Pose the question: 'To what extent is Jekyll a victim of Victorian society versus a victim of his own ambition?' Students should use specific textual examples from the excerpts to support their arguments, referencing societal pressures and Jekyll's personal choices.

Quick Check

Provide students with two contrasting descriptions of London from the text, one representing Jekyll's world and one Hyde's. Ask them to write two sentences explaining how each description reflects the character it is associated with, using vocabulary like 'juxtaposition' or 'atmosphere'.

Exit Ticket

Students write one sentence explaining the primary difference between Jekyll's scientific goal and his moral failure. They then list one specific Victorian value that contributed to Jekyll's downfall.

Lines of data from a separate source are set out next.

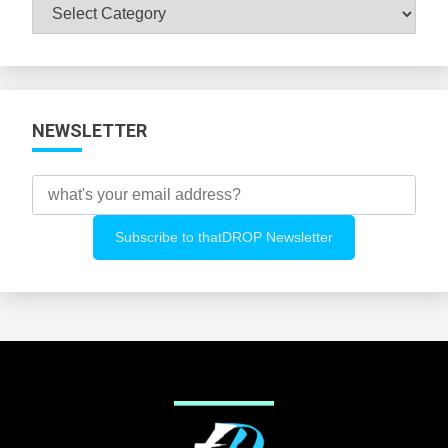
Browse
All
Categories
NEWSLETTER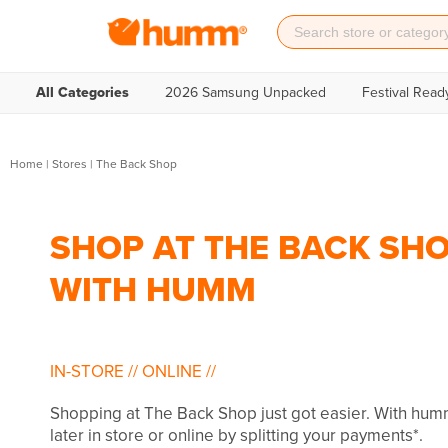
All Categories
2026 Samsung Unpacked
Festival Read
Home
|
Stores
|
The Back Shop
SHOP AT THE BACK SHO
WITH HUMM
IN-STORE
//
ONLINE
//
Shopping at The Back Shop just got easier. With hu
later in store or online by splitting your payments*.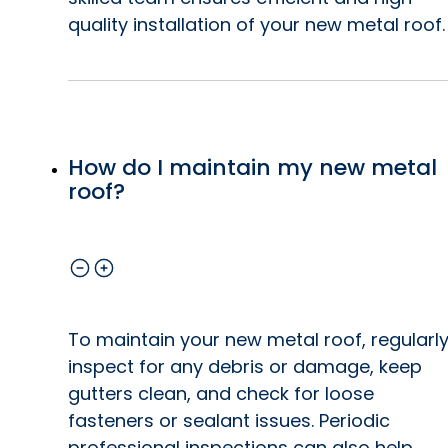
quality installation of your new metal roof.
How do I maintain my new metal
roof?
To maintain your new metal roof, regularl
inspect for any debris or damage, keep
gutters clean, and check for loose
fasteners or sealant issues. Periodic
professional inspections can also help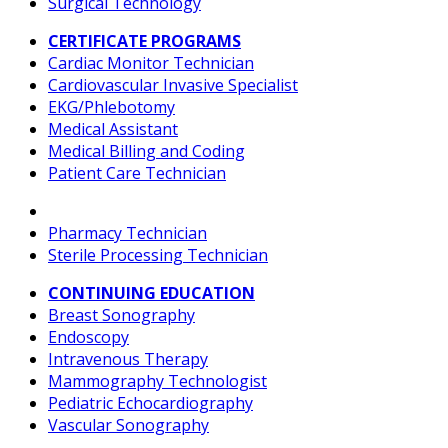
Surgical Technology
CERTIFICATE PROGRAMS
Cardiac Monitor Technician
Cardiovascular Invasive Specialist
EKG/Phlebotomy
Medical Assistant
Medical Billing and Coding
Patient Care Technician
Pharmacy Technician
Sterile Processing Technician
CONTINUING EDUCATION
Breast Sonography
Endoscopy
Intravenous Therapy
Mammography Technologist
Pediatric Echocardiography
Vascular Sonography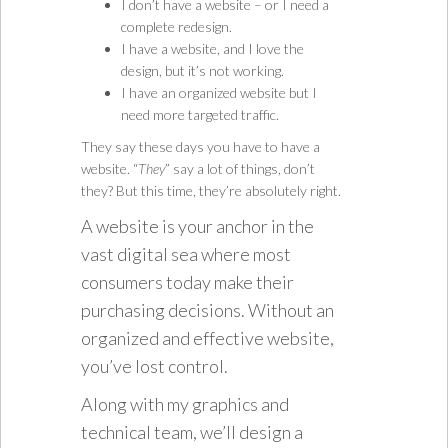
I don’t have a website – or I need a
complete redesign.
I have a website, and I love the
design, but it’s not working.
I have an organized website but I
need more targeted traffic.
They say these days you have to have a
website. “
They
” say a lot of things, don’t
they? But this time, they’re absolutely right.
A website is your anchor in the
vast digital sea where most
consumers today make their
purchasing decisions. Without an
organized and effective website,
you’ve lost control.
Along with my graphics and
technical team, we’ll design a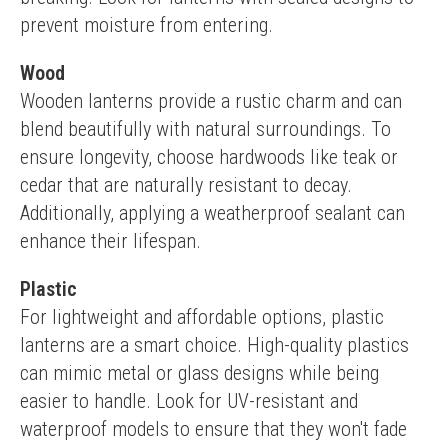
prevent moisture from entering.
Wood
Wooden lanterns provide a rustic charm and can 
blend beautifully with natural surroundings. To 
ensure longevity, choose hardwoods like teak or 
cedar that are naturally resistant to decay. 
Additionally, applying a weatherproof sealant can 
enhance their lifespan.
Plastic
For lightweight and affordable options, plastic 
lanterns are a smart choice. High-quality plastics 
can mimic metal or glass designs while being 
easier to handle. Look for UV-resistant and 
waterproof models to ensure that they won't fade 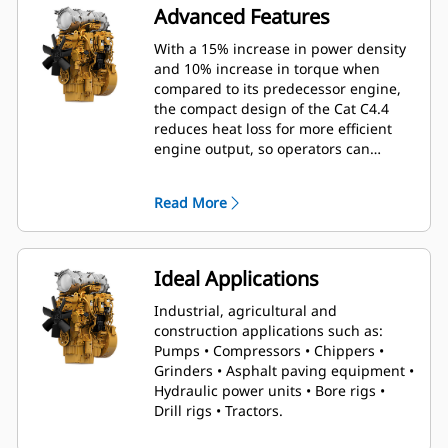
Advanced Features
With a 15% increase in power density
and 10% increase in torque when
compared to its predecessor engine,
the compact design of the Cat C4.4
reduces heat loss for more efficient
engine output, so operators can
conquer even the toughest tasks with
relative ease.
Read More
Ideal Applications
Industrial, agricultural and
construction applications such as:
Pumps • Compressors • Chippers •
Grinders • Asphalt paving equipment •
Hydraulic power units • Bore rigs •
Drill rigs • Tractors.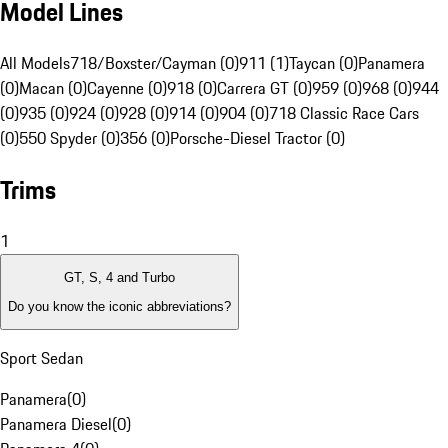
Model Lines
All Models
718/Boxster/Cayman (0)
911 (1)
Taycan (0)
Panamera
(0)
Macan (0)
Cayenne (0)
918 (0)
Carrera GT (0)
959 (0)
968 (0)
944
(0)
935 (0)
924 (0)
928 (0)
914 (0)
904 (0)
718 Classic Race Cars
(0)
550 Spyder (0)
356 (0)
Porsche-Diesel Tractor (0)
Trims
1
GT, S, 4 and Turbo
Do you know the iconic abbreviations?
Sport Sedan
Panamera
(
0
)
Panamera Diesel
(
0
)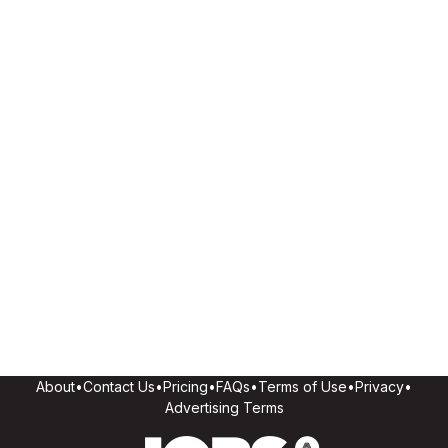
About
•
Contact Us
•
Pricing
•
FAQs
•
Terms of Use
•
Privacy
•
Advertising Terms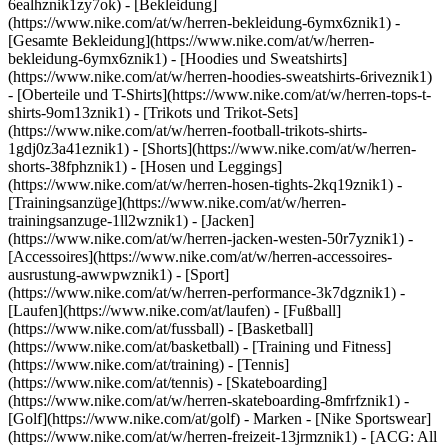
6ealhznik1zy7ok)
- [Bekleidung]
(https://www.nike.com/at/w/herren-bekleidung-6ymx6znik1) -
[Gesamte Bekleidung](https://www.nike.com/at/w/herren-
bekleidung-6ymx6znik1) - [Hoodies und Sweatshirts]
(https://www.nike.com/at/w/herren-hoodies-sweatshirts-6riveznik1)
- [Oberteile und T-Shirts](https://www.nike.com/at/w/herren-tops-t-
shirts-9om13znik1) - [Trikots und Trikot-Sets]
(https://www.nike.com/at/w/herren-football-trikots-shirts-
1gdj0z3a41eznik1) - [Shorts](https://www.nike.com/at/w/herren-
shorts-38fphznik1) - [Hosen und Leggings]
(https://www.nike.com/at/w/herren-hosen-tights-2kq19znik1) -
[Trainingsanzüge](https://www.nike.com/at/w/herren-
trainingsanzuge-1ll2wznik1) - [Jacken]
(https://www.nike.com/at/w/herren-jacken-westen-50r7yznik1) -
[Accessoires](https://www.nike.com/at/w/herren-accessoires-
ausrustung-awwpwznik1)
- [Sport]
(https://www.nike.com/at/w/herren-performance-3k7dgznik1) -
[Laufen](https://www.nike.com/at/laufen) - [Fußball]
(https://www.nike.com/at/fussball) - [Basketball]
(https://www.nike.com/at/basketball) - [Training und Fitness]
(https://www.nike.com/at/training) - [Tennis]
(https://www.nike.com/at/tennis) - [Skateboarding]
(https://www.nike.com/at/w/herren-skateboarding-8mfrfznik1) -
[Golf](https://www.nike.com/at/golf)
- Marken - [Nike Sportswear]
(https://www.nike.com/at/w/herren-freizeit-13jrmznik1) - [ACG: All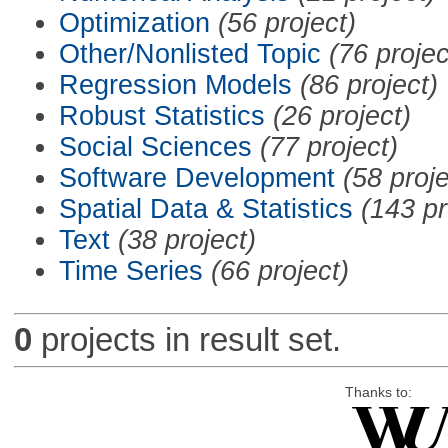
Optimization
(56 project)
Other/Nonlisted Topic
(76 projec
Regression Models
(86 project)
Robust Statistics
(26 project)
Social Sciences
(77 project)
Software Development
(58 proje
Spatial Data & Statistics
(143 pr
Text
(38 project)
Time Series
(66 project)
0
projects in result set.
Thanks to: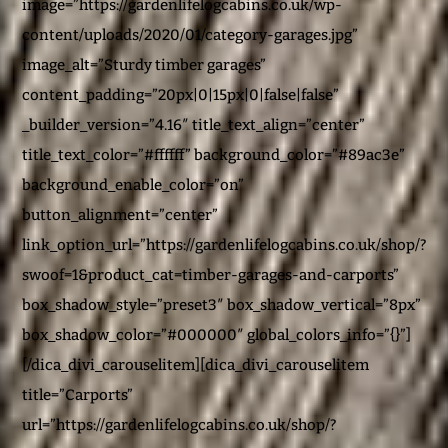
image=”https://gardenlifelogcabins.co.uk/wp-
content/uploads/2020/01/category-garages.jpg”
image_alt=”Sturdy timber garages”
content_padding=”20px|0|15px|0|false|false”
_builder_version=”4.16″ title_text_align=”center”
title_text_color=”#ffffff” background_color=”#89ac3e”
background_enable_color=”on”
button_alignment=”center”
link_option_url=”https://gardenlifelogcabins.co.uk/shop/?
swoof=1&product_cat=timber-garages-and-carports”
box_shadow_style=”preset3″ box_shadow_vertical=”8px”
box_shadow_color=”#000000″ global_colors_info=”{}”]
[/dica_divi_carouselitem][dica_divi_carouselitem
title=”Carports”
url=”https://gardenlifelogcabins.co.uk/shop/?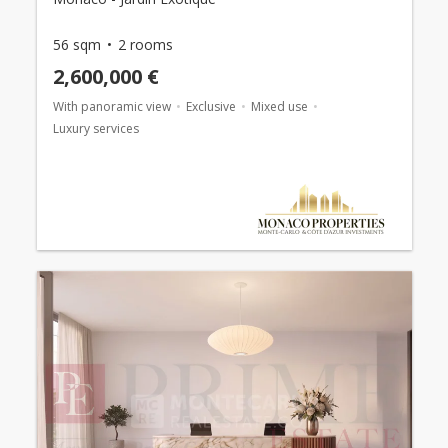
56 sqm
2 rooms
2,600,000 €
With panoramic view
Exclusive
Mixed use
Luxury services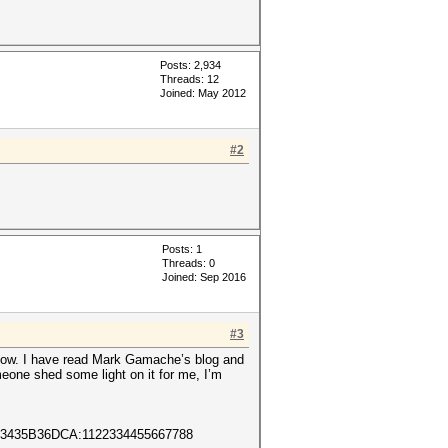
Posts: 2,934
Threads: 12
Joined: May 2012
#2
Posts: 1
Threads: 0
Joined: Sep 2016
#3
ow. I have read Mark Gamache’s blog and
eone shed some light on it for me, I’m
3435B36DCA:1122334455667788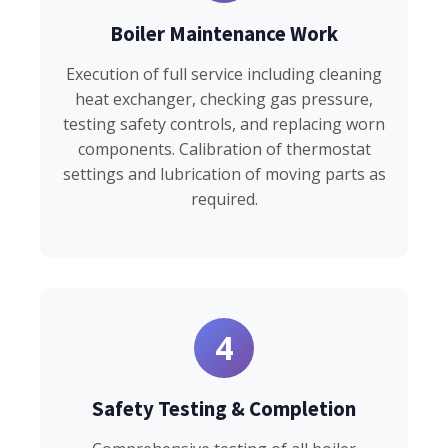
Boiler Maintenance Work
Execution of full service including cleaning
heat exchanger, checking gas pressure,
testing safety controls, and replacing worn
components. Calibration of thermostat
settings and lubrication of moving parts as
required.
4
Safety Testing & Completion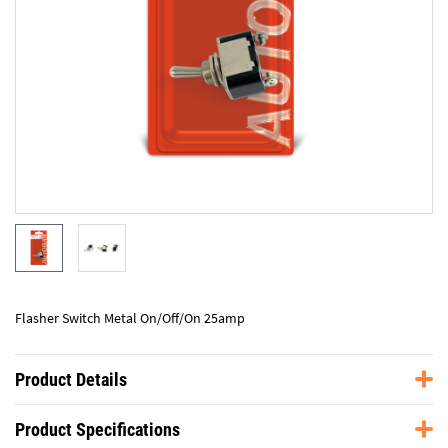
Flasher Switch Metal On/Off/On 25amp
Product Details
Product Specifications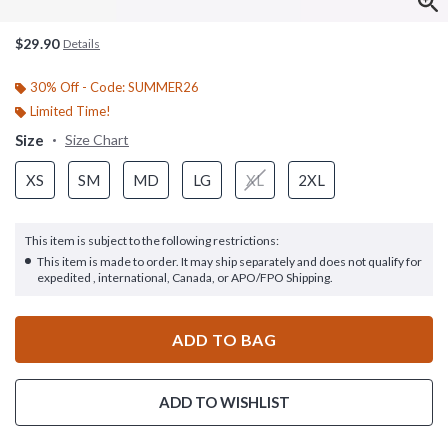
$29.90
Details
30% Off - Code: SUMMER26
Limited Time!
Size
Size Chart
XS
SM
MD
LG
XL
2XL
This item is subject to the following restrictions:
This item is made to order. It may ship separately and does not qualify for
expedited , international, Canada, or APO/FPO Shipping.
ADD TO BAG
ADD TO WISHLIST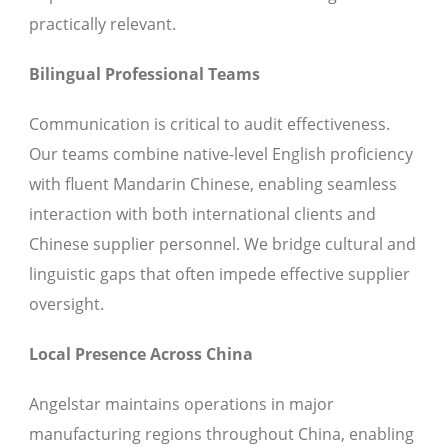
practically relevant.
Bilingual Professional Teams
Communication is critical to audit effectiveness.
Our teams combine native-level English proficiency
with fluent Mandarin Chinese, enabling seamless
interaction with both international clients and
Chinese supplier personnel. We bridge cultural and
linguistic gaps that often impede effective supplier
oversight.
Local Presence Across China
Angelstar maintains operations in major
manufacturing regions throughout China, enabling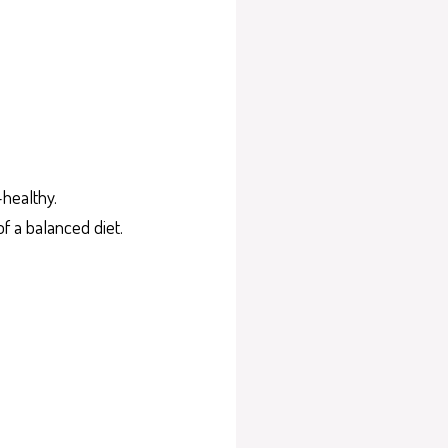
-healthy.
f a balanced diet.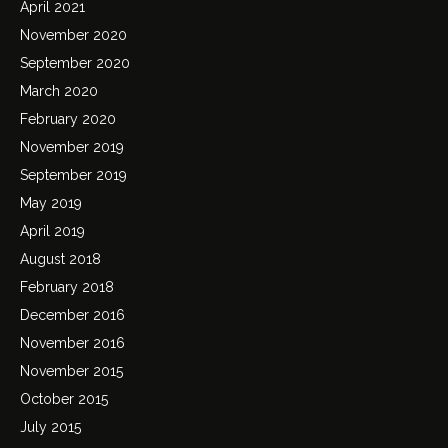
April 2021
November 2020
September 2020
March 2020
February 2020
November 2019
September 2019
May 2019
April 2019
August 2018
February 2018
December 2016
November 2016
November 2015
October 2015
July 2015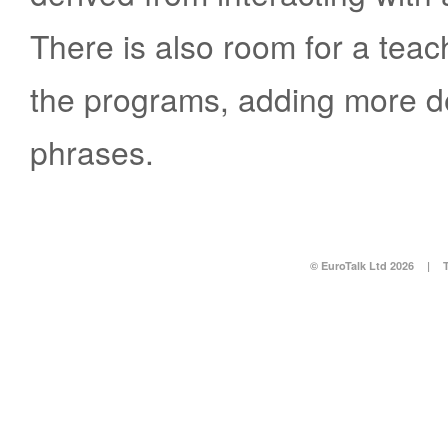
There is also room for a teac
the programs, adding more de
phrases.
© EuroTalk Ltd 2026
|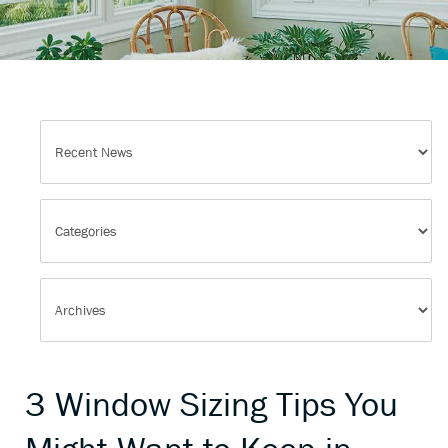
3 Window Sizing Tips You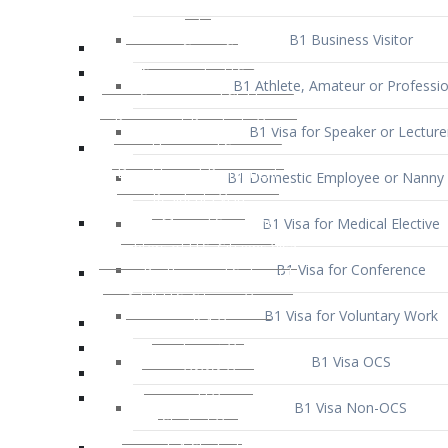
B1 Business Visitor
B1 Athlete, Amateur or Professio
B1 Visa for Speaker or Lecture
B1 Domestic Employee or Nanny 
B1 Visa for Medical Elective
B1 Visa for Conference
B1 Visa for Voluntary Work
B1 Visa OCS
B1 Visa Non-OCS
B1 Visa for Selling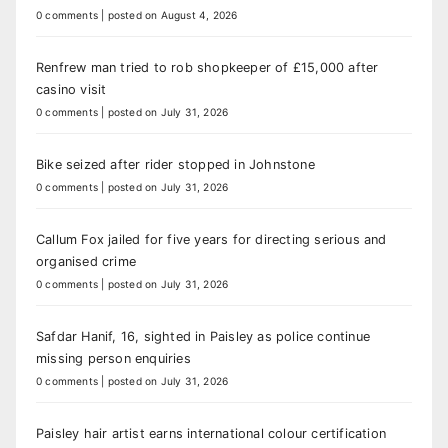
0 comments
|
posted on August 4, 2026
Renfrew man tried to rob shopkeeper of £15,000 after
casino visit
0 comments
|
posted on July 31, 2026
Bike seized after rider stopped in Johnstone
0 comments
|
posted on July 31, 2026
Callum Fox jailed for five years for directing serious and
organised crime
0 comments
|
posted on July 31, 2026
Safdar Hanif, 16, sighted in Paisley as police continue
missing person enquiries
0 comments
|
posted on July 31, 2026
Paisley hair artist earns international colour certification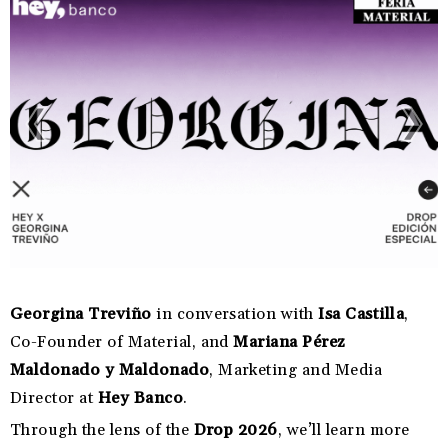
Georgina Treviño
in conversation with
Isa Castilla
,
Co-Founder of Material, and
Mariana Pérez
Maldonado y Maldonado
, Marketing and Media
Director at
Hey Banco
.
Through the lens of the
Drop 2026
, we’ll learn more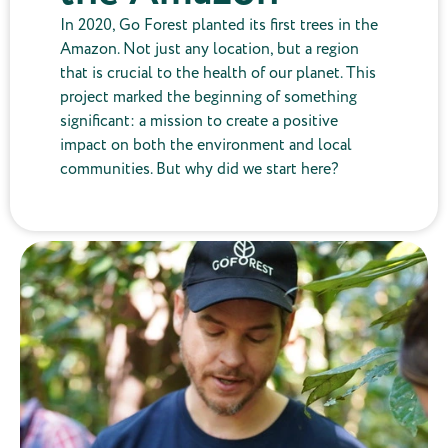
In 2020, Go Forest planted its first trees in the
Amazon. Not just any location, but a region
that is crucial to the health of our planet. This
project marked the beginning of something
significant: a mission to create a positive
impact on both the environment and local
communities. But why did we start here?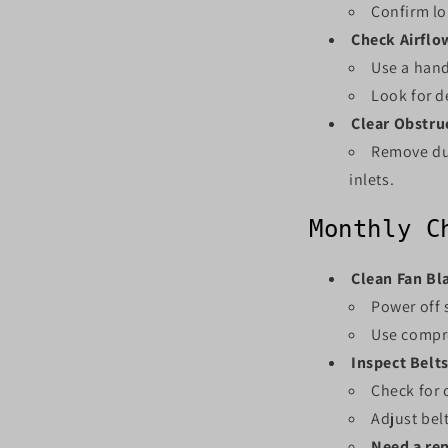
Confirm lo
Check Airflo
Use a hand
Look for d
Clear Obstru
Remove dus
inlets.
Monthly C
Clean Fan Bl
Power off 
Use compre
Inspect Belts
Check for c
Adjust belt
Need a re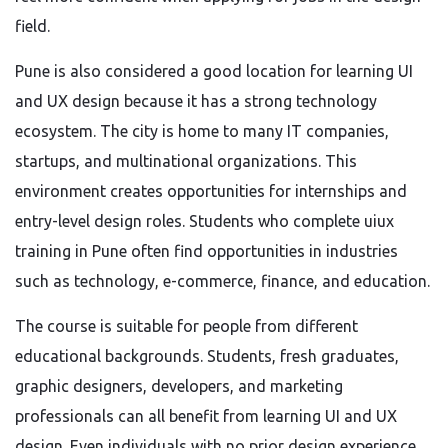
field.
Pune is also considered a good location for learning UI
and UX design because it has a strong technology
ecosystem. The city is home to many IT companies,
startups, and multinational organizations. This
environment creates opportunities for internships and
entry-level design roles. Students who complete uiux
training in Pune often find opportunities in industries
such as technology, e-commerce, finance, and education.
The course is suitable for people from different
educational backgrounds. Students, fresh graduates,
graphic designers, developers, and marketing
professionals can all benefit from learning UI and UX
design. Even individuals with no prior design experience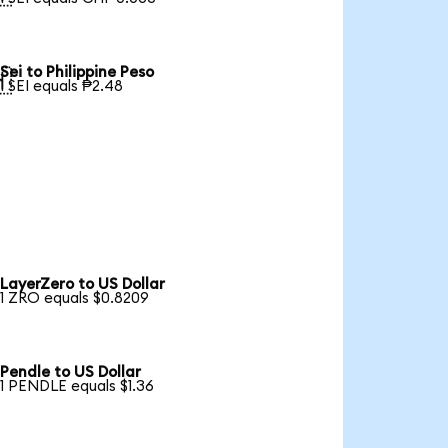
Sei to Philippine Peso

1 SEI equals ₱2.48
LayerZero to US Dollar
1 ZRO equals $0.8209
Pendle to US Dollar
1 PENDLE equals $1.36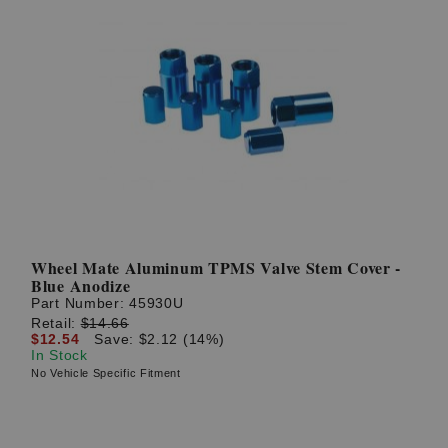
Wheel Mate Aluminum TPMS Valve Stem Cover -
Blue Anodize
Part Number:
45930U
Retail:
$14.66
$12.54
Save: $2.12 (14%)
In Stock
No Vehicle Specific Fitment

Frequently Asked Questions

How to teach duality through Jekyll and Hyde excerpts?
Select passages like the door scene or transformation for close reading. Guide students to track language shifts (e.g., 'smooth-faced' Jekyll vs. 'deformity' of Hyde). Follow with pair mapping of dual traits across the text, linking to key quotes for GCSE-level analysis.
What active learning strategies work best for analyzing Jekyll and Hyde?
Use role-plays for Jekyll's internal conflict and jigsaw groups for Victorian contexts to make themes experiential. Think-pair-share on settings builds confidence before whole-class synthesis. These methods, lasting 25-40 minutes, foster ownership, as students debate and perform, retaining abstract ideas through peer interaction.
How does setting mirror duality in Dr Jekyll and Mr Hyde?
Stevenson contrasts orderly London squares with labyrinthine alleys to symbolize Jekyll's repression and Hyde's chaos. Students analyze phrases like 'discoloured wall' for moral decay. This ties to Gothic tradition, helping GCSE responses on atmosphere and character.
How to link Jekyll and Hyde to GCSE assessment objectives?
Target AO1 (textual references), AO2 (language analysis), AO3 (context), and AO4 (Shakespeare links if extended). Activities like debates hit evaluation; ensure students practice PEEL paragraphs on themes. Mock exams with excerpt questions build exam stamina.